Text Regurgitation aims to critique Large Language Models often unacknowledged but harmful decontextualization of language through the parody of text generation algorithms. Text Regurgitation is simultaneously a commentary on western education systems and knowledge production. Regurgitation refers to the act of bringing up something that has been previously swallowed or digested. In the context of information, regurgitation refers to the repetition of previously learned information without understanding it. Language models can not understand; they can only regurgitate without meaning, even if the produced text is seemingly coherent. 

The project takes the form of multiple receipts, each containing a "thesis." These theses have been generated intentionally without using Large Language Models. Instead, the text is generated using various functions that take inspiration from algorithms, some over 100 years old (see below). The text corpus was created from the assigned readings for the course "MA Internet Equalities" and the syllabus "Book of Units" itself. This is the repository for the code that generates the thesis with created text corpora. Example theses generated using this code are available in this repository as output.txt and in the folder theses.

About the Algorithms

░█████╗░███████╗░██████╗░  ░██╗░░░░░░░██╗██╗████████╗██╗░░██╗  ███╗░░██╗██╗░░░░░████████╗██╗░░██╗
██╔══██╗██╔════╝██╔════╝░  ░██║░░██╗░░██║██║╚══██╔══╝██║░░██║  ████╗░██║██║░░░░░╚══██╔══╝██║░██╔╝
██║░░╚═╝█████╗░░██║░░██╗░  ░╚██╗████╗██╔╝██║░░░██║░░░███████║  ██╔██╗██║██║░░░░░░░░██║░░░█████═╝░
██║░░██╗██╔══╝░░██║░░╚██╗  ░░████╔═████║░██║░░░██║░░░██╔══██║  ██║╚████║██║░░░░░░░░██║░░░██╔═██╗░
╚█████╔╝██║░░░░░╚██████╔╝  ░░╚██╔╝░╚██╔╝░██║░░░██║░░░██║░░██║  ██║░╚███║███████╗░░░██║░░░██║░╚██╗
░╚════╝░╚═╝░░░░░░╚═════╝░  ░░░╚═╝░░░╚═╝░░╚═╝░░░╚═╝░░░╚═╝░░╚═╝  ╚═╝░░╚══╝╚══════╝░░░╚═╝░░░╚═╝░░╚═╝

About the Context-Free Grammar with NLTK Algorithm

CFG (Context-Free Grammar) refers to a system that represents all possible strings in a given formal language.
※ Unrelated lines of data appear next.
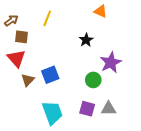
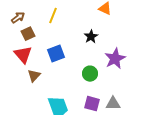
brown square: (22, 37) -> (28, 34), turned -32
blue square: (50, 75) -> (56, 54), moved
green circle: (93, 80) -> (90, 74), moved

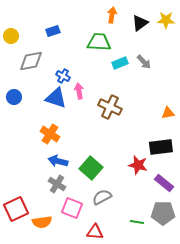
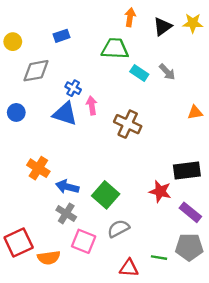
cyan rectangle: (120, 63) -> (139, 73), turned 56
orange triangle: (168, 113) -> (195, 112), moved
orange cross: (50, 134) -> (38, 168), moved
red triangle: (95, 232) -> (129, 268), moved

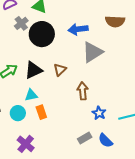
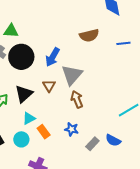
brown semicircle: (115, 21) -> (89, 35), moved
blue arrow: (78, 29) -> (53, 57), moved, turned -36
gray triangle: (92, 52) -> (72, 75), moved
blue star: (99, 113) -> (71, 129), moved

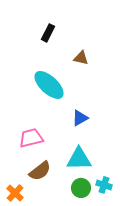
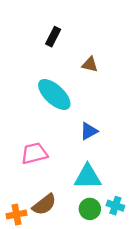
brown semicircle: (40, 171) -> (44, 204), moved
orange cross: (15, 193) -> (16, 214), turned 36

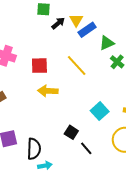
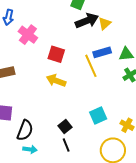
black arrow: (58, 23) -> (87, 21), size x1.6
blue rectangle: (87, 30) -> (102, 52), moved
black line: (86, 148) -> (66, 145), moved

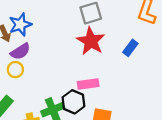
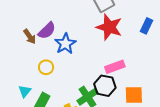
blue star: (20, 24) -> (65, 44), moved
purple semicircle: (20, 51) -> (47, 31), moved

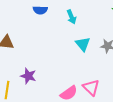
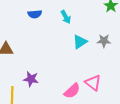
cyan triangle: (83, 44) -> (80, 42), turned 42

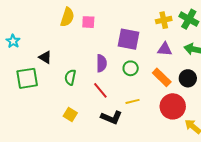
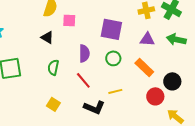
pink square: (88, 22) -> (69, 20), moved
black triangle: (45, 57) -> (47, 37), moved
black circle: (188, 78) -> (172, 81), moved
red circle: (173, 106) -> (155, 96), size x0.7

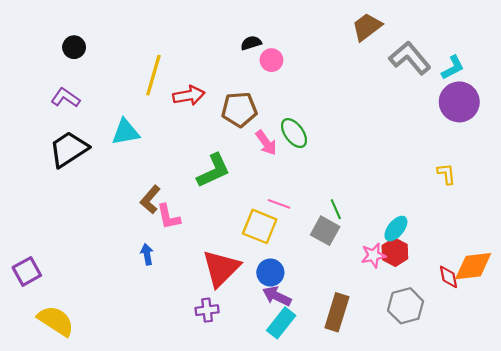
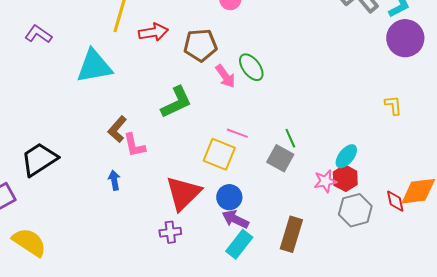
cyan triangle: (126, 132) -> (94, 66), size x1.4
black trapezoid: (69, 149) -> (39, 159), moved
gray hexagon: (406, 306) -> (355, 210), moved

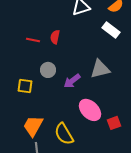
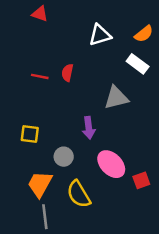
gray triangle: (100, 69) -> (116, 98), moved
gray circle: (48, 70) -> (64, 157), moved
purple arrow: (72, 81) -> (89, 128), turned -60

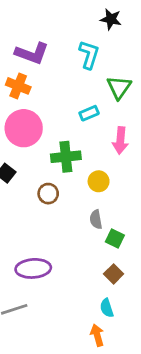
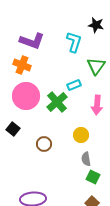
black star: (111, 19) -> (96, 25), moved
green cross: (66, 157) -> (57, 102), moved, turned -35
gray semicircle: (96, 219) -> (86, 159), moved

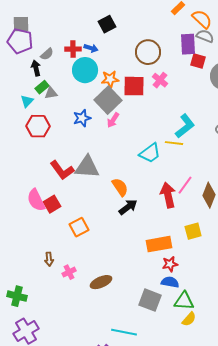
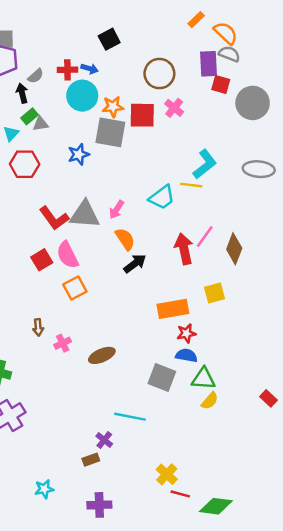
gray square: (108, 100) -> (110, 132), turned -36
pink arrow: (113, 120) -> (117, 210), moved
pink semicircle: (36, 200) -> (67, 255), moved

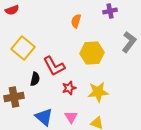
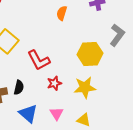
yellow hexagon: (92, 53) -> (90, 54), moved
black semicircle: (35, 79) -> (19, 87), moved

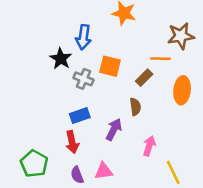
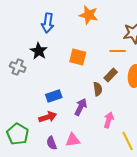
blue arrow: (83, 37) -> (48, 23), moved
brown rectangle: (144, 78) -> (111, 75), moved
gray cross: (83, 79) -> (18, 67), moved
red arrow: (72, 142) -> (48, 117), turned -96

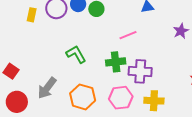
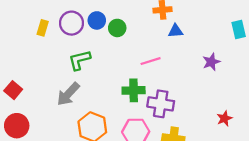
green L-shape: (76, 54) -> (80, 60), moved, turned -80
gray arrow: (47, 88) -> (68, 94), moved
Symbols represent language in CFG, and NLTK is a platform in Python to work with human language data (often used in Natural Language Processing) that can represent language in symbols (Part-of-speech [POS] tag), among other functionalities.

ily = "I love you" 
ily_t = word_tokenize(ily) # -> ['I', 'love', 'you']
ily_td = nltk.pos_tag(ily_t) # -> [('I', 'PRP'), ('love', 'VBP'), ('you', 'PRP')]

PRP = "personal Pronoun"
VBP = "non-3rd person singular present forms"

The grammar for ily would be PRP->VBP->PRP. For example, other VBPs ("non-3rd person singular present forms") are "like," "hate," "need," etc. With this grammar, the VBP can be replaced to create "I hate him," and the grammar, representing this possible string in English, would still be grammatically correct.
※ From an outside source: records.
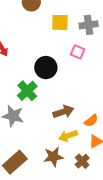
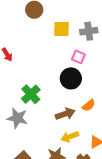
black circle: (46, 68) -> (71, 78), moved
orange semicircle: (91, 121) -> (89, 105), moved

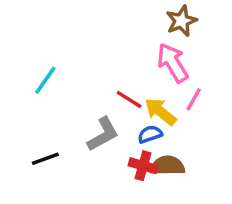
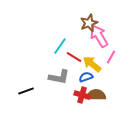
brown star: (181, 21) -> (89, 23), moved
cyan line: (45, 80) -> (60, 46), moved
gray L-shape: (103, 134) -> (59, 77), turned 40

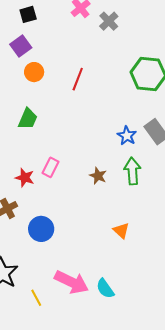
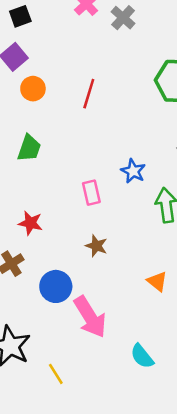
blue star: (127, 136) -> (133, 171), moved
pink rectangle: (50, 167) -> (91, 193), moved, turned -36
brown star: (98, 176) -> (96, 246), moved
pink arrow: (71, 282) -> (90, 317), moved, turned 36

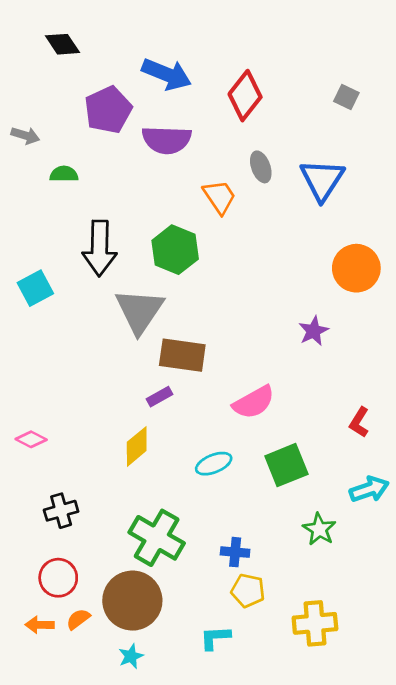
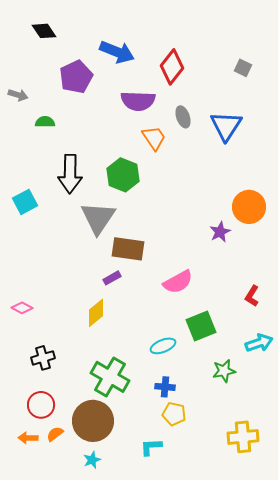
purple semicircle: (167, 140) -> (138, 101), moved
orange circle: (356, 268) -> (249, 207), moved
cyan ellipse: (214, 464) -> (163, 346), moved
green star: (319, 529) -> (224, 371), turned 30
yellow cross: (315, 623) -> (243, 437), moved

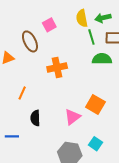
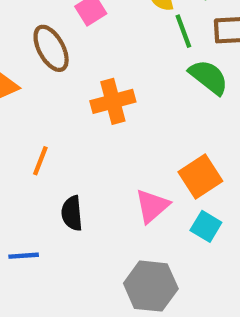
green semicircle: (102, 59) -> (209, 77), turned 42
orange square: (95, 105) -> (200, 177), turned 30
cyan square: (96, 144) -> (206, 226), moved

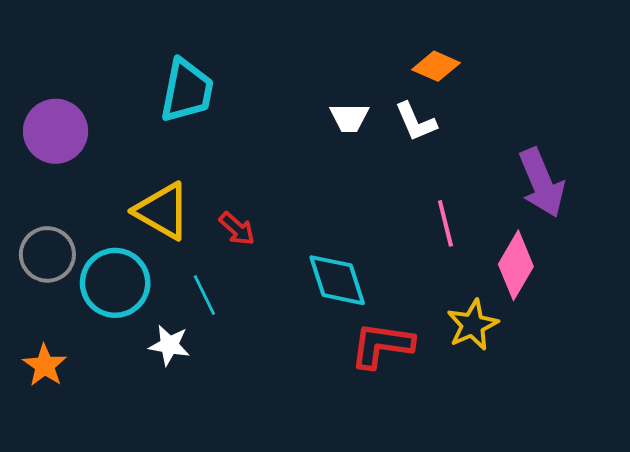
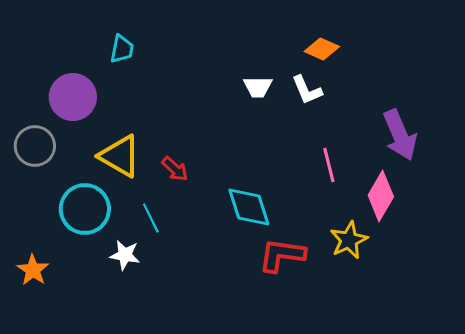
cyan trapezoid: (187, 91) -> (122, 49), moved, size x0.6
purple circle: (56, 131) -> (73, 97), moved
gray circle: (47, 254) -> (35, 146), moved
In this project, NLTK is used to generate the abstract of the thesis by tokenizing (splitting up the text into words), and then Part-of-speech (POS) tagging the words. The CFG with NLTK algorithm in this project tags and tokenizes both an input text and an "ideal" abstract. The majority of the text is generated using a created text corpus from the readings assigned in the MA syllabus, but the abstract and introduction are generated using text from the syllabus (book_of_units.txt) itself, which describes the goals and topics discussed in the course. The algorithm then replaces the words in an abstract with words from the (randomly shuffled) syllabus with the same POS tag.

Abstract and Conclusion

  • POS tagging is used to create grammars to generate the Abstract
  • The conclusion is the generated Abstract randomly shuffled.
  • Reference: NLTK

████████╗██████╗░░█████╗░██╗░░░██╗███████╗░██████╗████████╗██╗░░░██╗
╚══██╔══╝██╔══██╗██╔══██╗██║░░░██║██╔════╝██╔════╝╚══██╔══╝╚██╗░██╔╝
░░░██║░░░██████╔╝███████║╚██╗░██╔╝█████╗░░╚█████╗░░░░██║░░░░╚████╔╝░
░░░██║░░░██╔══██╗██╔══██║░╚████╔╝░██╔══╝░░░╚═══██╗░░░██║░░░░░╚██╔╝░░
░░░██║░░░██║░░██║██║░░██║░░╚██╔╝░░███████╗██████╔╝░░░██║░░░░░░██║░░░
░░░╚═╝░░░╚═╝░░╚═╝╚═╝░░╚═╝░░░╚═╝░░░╚══════╝╚═════╝░░░░╚═╝░░░░░░╚═╝░░░

About the Travesty Algorithm

A Travesty Generator for Micros by Hugh Kenner and Joseph O'Rourke was published in BYTE Magazine in 1984. With the subtitle, "nonsense imitation can be disconcertingly recognizable," this algorithm is an application of Markov chains and scrambles text in a way that can feel familiar because it has the same frequency of which pairs of words or characters that appear in the original text. (Read more here).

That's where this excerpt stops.